I think there's a lesson in here somewhere. Maybe it'll just have to wait for an actual incident at 37Signals.
I don't think permitting XSS is a good idea in a shared environment.
1) Pick a company that has been the source of recent controversy.
2) Find a silly security flaw in one of their products that you can make sound serious with a bit of sensationalism. This should be easy to do, because most web apps have a few silly security holes.
3) Inform the company, and when they inevitably assign the silly flaw a low priority, write an inflammatory blog post and submit it to major news aggregators (e.g. news.yc)

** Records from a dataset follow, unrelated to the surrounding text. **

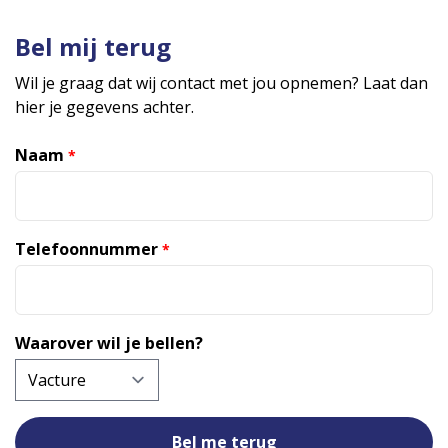
Bel mij terug
Wil je graag dat wij contact met jou opnemen? Laat dan
hier je gegevens achter.
Naam
*
Telefoonnummer
*
Waarover wil je bellen?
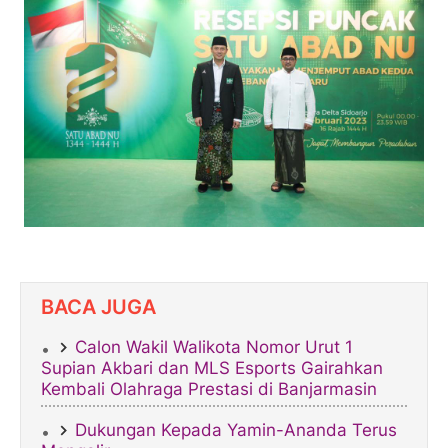
BACA JUGA
Calon Wakil Walikota Nomor Urut 1
Supian Akbari dan MLS Esports Gairahkan
Kembali Olahraga Prestasi di Banjarmasin
Dukungan Kepada Yamin-Ananda Terus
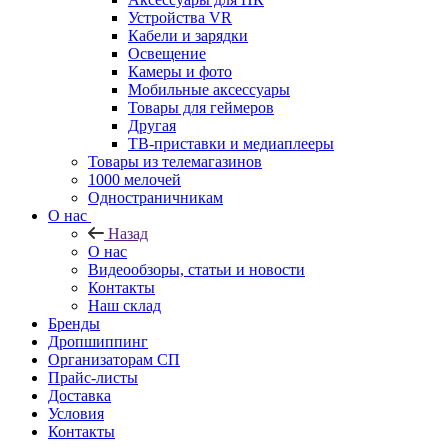
Устройства VR
Кабели и зарядки
Освещение
Камеры и фото
Мобильные аксессуары
Товары для геймеров
Другая
ТВ-приставки и медиаплееры
Товары из телемагазинов
1000 мелочей
Одностраничникам
О нас
Назад
О нас
Видеообзоры, статьи и новости
Контакты
Наш склад
Бренды
Дропшиппинг
Организаторам СП
Прайс-листы
Доставка
Условия
Контакты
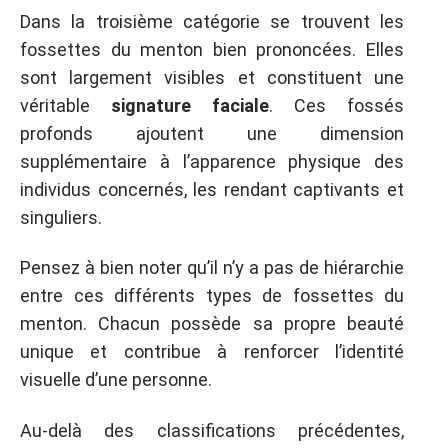
Dans la troisième catégorie se trouvent les
fossettes du menton bien prononcées. Elles
sont largement visibles et constituent une
véritable
signature faciale
. Ces fossés
profonds ajoutent une dimension
supplémentaire à l’apparence physique des
individus concernés, les rendant captivants et
singuliers.
Pensez à bien noter qu’il n’y a pas de hiérarchie
entre ces différents types de fossettes du
menton. Chacun possède sa propre beauté
unique et contribue à renforcer l’identité
visuelle d’une personne.
Au-delà des classifications précédentes,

Did you read the post? We reported this over a year ago. We notified them repeatedly. We withheld the name of the vendor for over a year as a courtesy. They started with a "soft no", and, when Dave checked in a few months later, they simply ignored our email.
Also: 37Signals has nothing to do with the recent Ruby "controversy" (where by controversy, you mean "someone found security vulnerabilities in it, and some blogger freaked out about it"). 37Signals doesn't produce Ruby; an Open Source team does.
The issue here is that one of 37Signals signature philosophies is "just say no" and be true to your own vision of your product when users request things you don't want to do. Fine. But there's a slippery slope to that logic, and you need to be careful not to fall down it. Some requests that you don't want to do, especially when they come from paying customers, can't be blown off.
I think users deserve more respect even if they're incompetent out of their fields of competence.
That's the real disconnect here. It isn't that responding to secuity vulnerabilities needs a unique process, it's that the author considers this issue significant and 37Signals does not.
[Edit] On second thought, this is a dumb thing to say, and I retract it. I have no idea if anyone's seen it, which is itself a problem. If I was going to assign a cause to this, it's that the cost of fixing this particular bug may exceed the perceived risk of the vulnerability.